Auch die Vorstandsriege um Joachim Mayer und Hans Walter Sans hat schon angedeutet, nicht mehr ewig zur Verfügung zu stehen. Irgendwann steht ein Generationenwechsel bevor, und ein Nachfolger wie Marvin Bylsma bei Ihnen ist nicht in Sicht. Ist Ihnen Bange um die Zukunft des SV Gonsenheim?

Das ist eine gute Frage. Bange ist mir um den Verein nicht, denn die, die jetzt an Bord sind, werden den Verein nicht hängen lassen. Wäre ich jetzt 55 und hätte eine Vorruhestandsregelung unterschrieben, könnte ich mir vorstellen, in den Vorstand zu gehen. Natürlich muss sich der Vorstand Gedanken machen, wie die Nachfolgeregelung aussieht. Aber niemand wird den Verein hängen lassen, das hat mit Herzblut zu tun.

Unter welchen Umständen ist ein Wechsel in den Vorstand denkbar?

Die einzige Frage ist die der Kapazität, ansonsten ist es jederzeit denkbar. Aber in den nächsten Jahren wird das nicht möglich sein.


Marvin Bylsma ist 29, Sie waren zum Zeitpunkt Ihres Amtsantritts noch
jünger. Wie kam es damals eigentlich dazu?
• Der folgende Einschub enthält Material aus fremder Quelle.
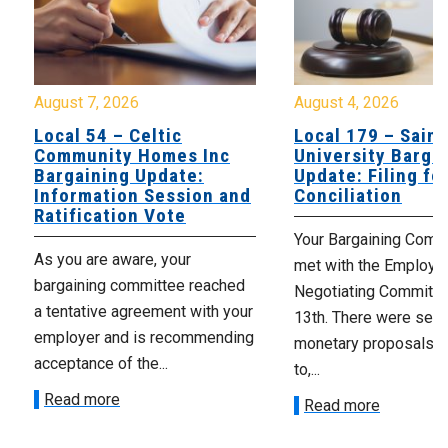
August 7, 2026
August 4, 2026
Local 54 – Celtic
Local 179 – Saint
Community Homes Inc
University Barga
Bargaining Update:
Update: Filing fo
Information Session and
Conciliation
Ratification Vote
Your Bargaining Commi
As you are aware, your
met with the Employer
bargaining committee reached
Negotiating Committe
a tentative agreement with your
13th. There were seve
employer and is recommending
monetary proposals 
acceptance of the...
to,...
Read more
Read more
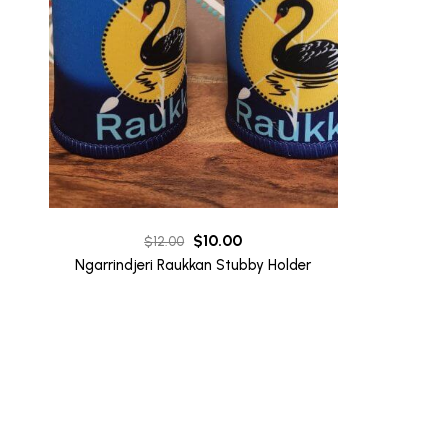
Original
Current
$
10.00
$
12.00
price
price
Ngarrindjeri Raukkan Stubby Holder
was:
is:
$12.00.
$10.00.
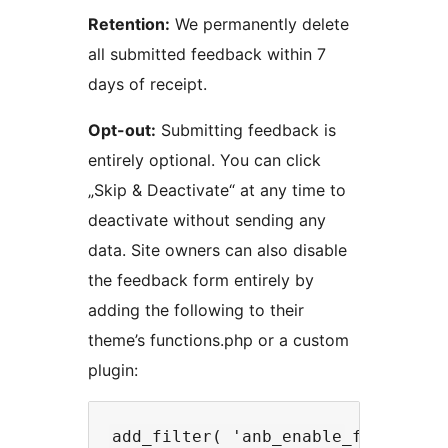
Retention:
We permanently delete
all submitted feedback within 7
days of receipt.
Opt-out:
Submitting feedback is
entirely optional. You can click
„Skip & Deactivate“ at any time to
deactivate without sending any
data. Site owners can also disable
the feedback form entirely by
adding the following to their
theme’s functions.php or a custom
plugin:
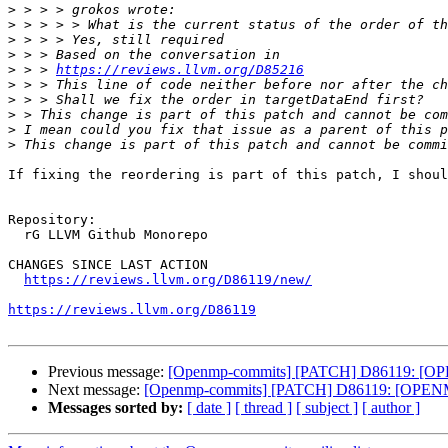
>
>
>
>
>
 > > 
https://reviews.llvm.org/D85216
>
>
>
>
>
If fixing the reordering is part of this patch, I shoul
Repository:

  rG LLVM Github Monorepo

CHANGES SINCE LAST ACTION

https://reviews.llvm.org/D86119/new/
https://reviews.llvm.org/D86119
Previous message:
[Openmp-commits] [PATCH] D86119: [OPEN
Next message:
[Openmp-commits] [PATCH] D86119: [OPENMP50
Messages sorted by:
[ date ]
[ thread ]
[ subject ]
[ author ]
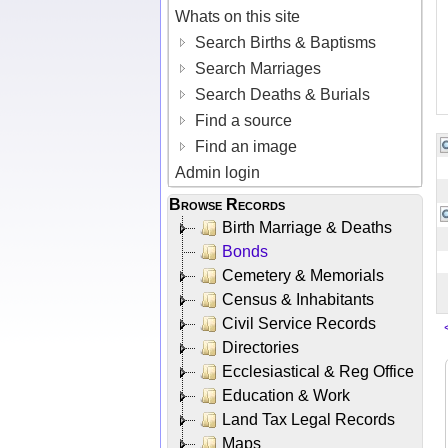
Whats on this site
Search Births & Baptisms
Search Marriages
Search Deaths & Burials
Find a source
Find an image
Admin login
Browse Records
Birth Marriage & Deaths
Bonds
Cemetery & Memorials
Census & Inhabitants
Civil Service Records
Directories
Ecclesiastical & Reg Office
Education & Work
Land Tax Legal Records
Maps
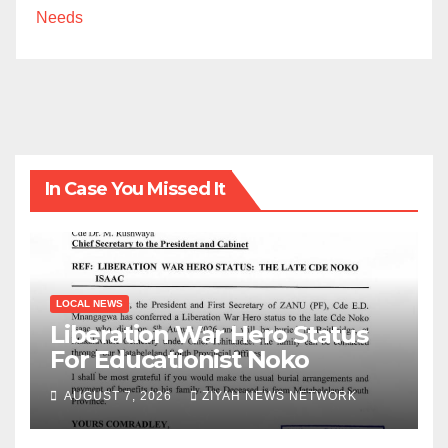
Needs
In Case You Missed It
LOCAL NEWS
Liberation War Hero Status
For Educationist Noko
AUGUST 7, 2026
ZIYAH NEWS NETWORK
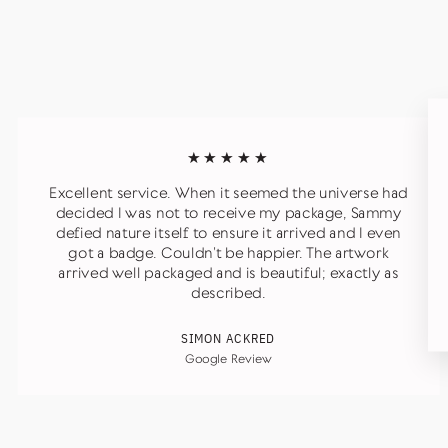
★★★★★
Excellent service. When it seemed the universe had
decided I was not to receive my package, Sammy
defied nature itself to ensure it arrived and I even
got a badge. Couldn’t be happier. The artwork
arrived well packaged and is beautiful; exactly as
described.
SIMON ACKRED
Google Review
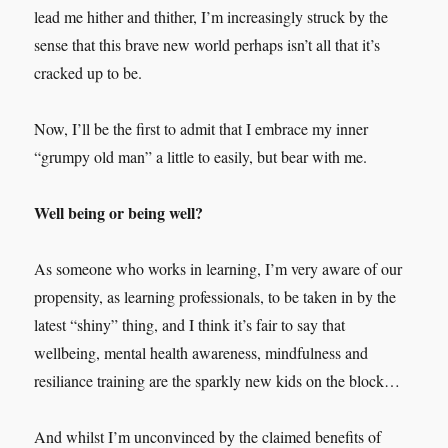
lead me hither and thither, I’m increasingly struck by the
sense that this brave new world perhaps isn’t all that it’s
cracked up to be.
Now, I’ll be the first to admit that I embrace my inner
“grumpy old man” a little to easily, but bear with me.
Well being or being well?
As someone who works in learning, I’m very aware of our
propensity, as learning professionals, to be taken in by the
latest “shiny” thing, and I think it’s fair to say that
wellbeing, mental health awareness, mindfulness and
resiliance training are the sparkly new kids on the block…
And whilst I’m unconvinced by the claimed benefits of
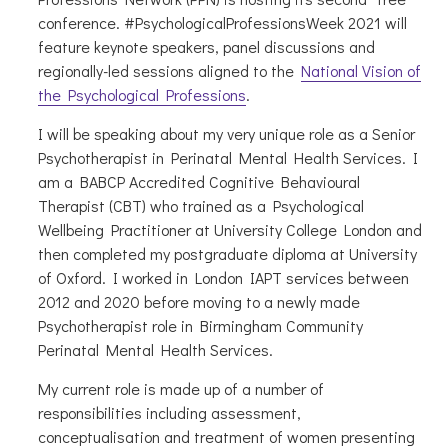
conference. #PsychologicalProfessionsWeek 2021 will
feature keynote speakers, panel discussions and
regionally-led sessions aligned to the
National Vision of
the Psychological Professions
.
I will be speaking about my very unique role as a Senior
Psychotherapist in Perinatal Mental Health Services. I
am a BABCP Accredited Cognitive Behavioural
Therapist (CBT) who trained as a Psychological
Wellbeing Practitioner at University College London and
then completed my postgraduate diploma at University
of Oxford. I worked in London IAPT services between
2012 and 2020 before moving to a newly made
Psychotherapist role in Birmingham Community
Perinatal Mental Health Services.
My current role is made up of a number of
responsibilities including assessment,
conceptualisation and treatment of women presenting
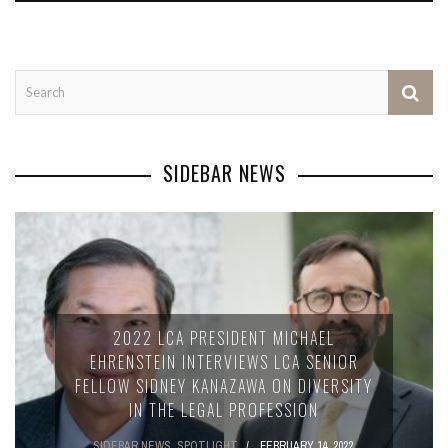
SIDEBAR NEWS
2022 LCA PRESIDENT MICHAEL
EHRENSTEIN INTERVIEWS LCA SENIOR
FELLOW SIDNEY KANAZAWA ON DIVERSITY
IN THE LEGAL PROFESSION
SIDEBAR NEWS
,
SPOTLIGHT
FEBRUARY 14, 2022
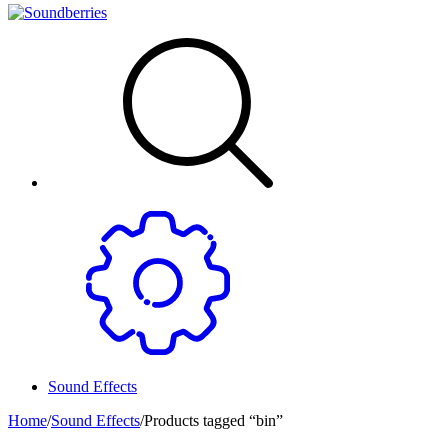
Sound Effects
Home
/
Sound Effects
/
Products tagged “bin”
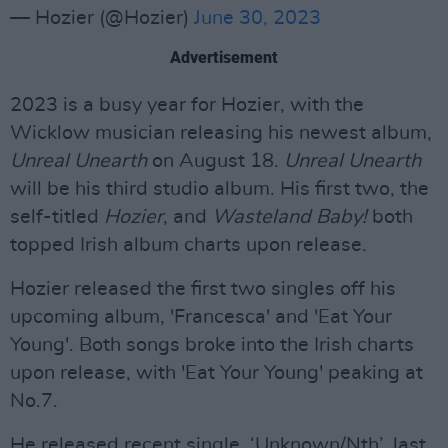
— Hozier (@Hozier)
June 30, 2023
Advertisement
2023 is a busy year for Hozier, with the
Wicklow musician releasing his newest album,
Unreal Unearth
on August 18.
Unreal Unearth
will be his third studio album. His first two, the
self-titled
Hozier
, and
Wasteland Baby!
both
topped Irish album charts upon release.
Hozier released the first two singles off his
upcoming album, 'Francesca' and 'Eat Your
Young'. Both songs broke into the Irish charts
upon release, with 'Eat Your Young' peaking at
No.7.
He released recent single, ‘Unknown/Nth’, last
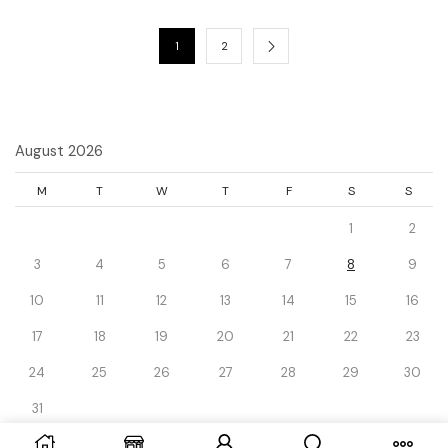
1
2
August 2026
M
T
W
T
F
S
S
1
2
3
4
5
6
7
8
9
10
11
12
13
14
15
16
17
18
19
20
21
22
23
24
25
26
27
28
29
30
31
« Dec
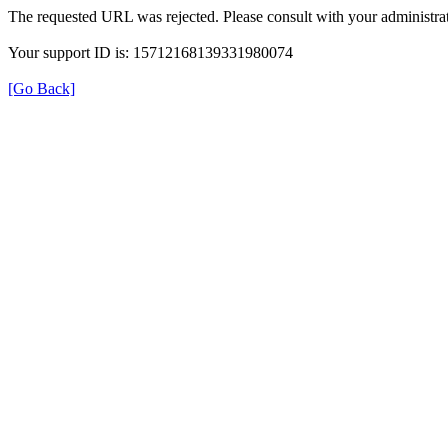
The requested URL was rejected. Please consult with your administrat
Your support ID is: 15712168139331980074
[Go Back]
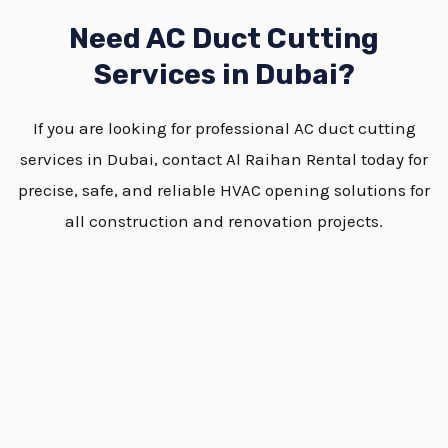
Need AC Duct Cutting
Services in Dubai?
If you are looking for professional AC duct cutting
services in Dubai, contact Al Raihan Rental today for
precise, safe, and reliable HVAC opening solutions for
all construction and renovation projects.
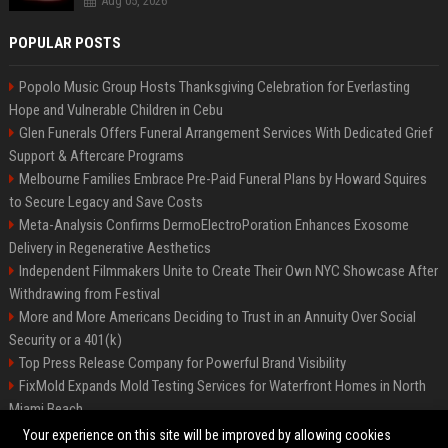
Aug 05, 2026
POPULAR POSTS
Popolo Music Group Hosts Thanksgiving Celebration for Everlasting
Hope and Vulnerable Children in Cebu
Glen Funerals Offers Funeral Arrangement Services With Dedicated Grief
Support & Aftercare Programs
Melbourne Families Embrace Pre-Paid Funeral Plans by Howard Squires
to Secure Legacy and Save Costs
Meta-Analysis Confirms DermoElectroPoration Enhances Exosome
Delivery in Regenerative Aesthetics
Independent Filmmakers Unite to Create Their Own NYC Showcase After
Withdrawing from Festival
More and More Americans Deciding to Trust in an Annuity Over Social
Security or a 401(k)
Top Press Release Company for Powerful Brand Visibility
FixMold Expands Mold Testing Services for Waterfront Homes in North
Miami Beach
Pop Top Toyota Campervans from $99,000 driveaway
Your experience on this site will be improved by allowing cookies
Ganz pragmatisch. Ich hatte in der ersten Mannschaft gespielt, wir hatten eine Feier nach einem Spiel. Joachim Mayer hat mich kurz zwischen Tür und Angel gefragt, ob ich das mal für ein Jahr übernehmen könnte, um zu gucken, ob es etwas für mich ist. Aus diesem Jahr sind dann 14 geworden. Damals waren wir im Abstiegskampf Richtung Bezirksliga, Bert Balte war der Trainer. Es war eine meiner ersten Amtshandlungen, dass wir uns in gegenseitigem Einvernehmen sehr zeitnah getrennt hatten. Eine Zeit lang habe ich in Doppelfunktion auch noch in der zweiten Mannschaft gespielt.

Ist eigentlich irgend eine Trennung mal nicht einvernehmlich verlaufen in den vergangenen 14 Jahren?

Nein.

Der Verein muss ein Kleinod des Friedens sein.

Wenn Sie das so nennen wollen. Natürlich gab es mal unterschiedliche Sichtweisen. Dann muss man sich an einen Tisch setzen und die Dinge regeln. Aber immer intern. Das ist auch eine Frage der Professionalität.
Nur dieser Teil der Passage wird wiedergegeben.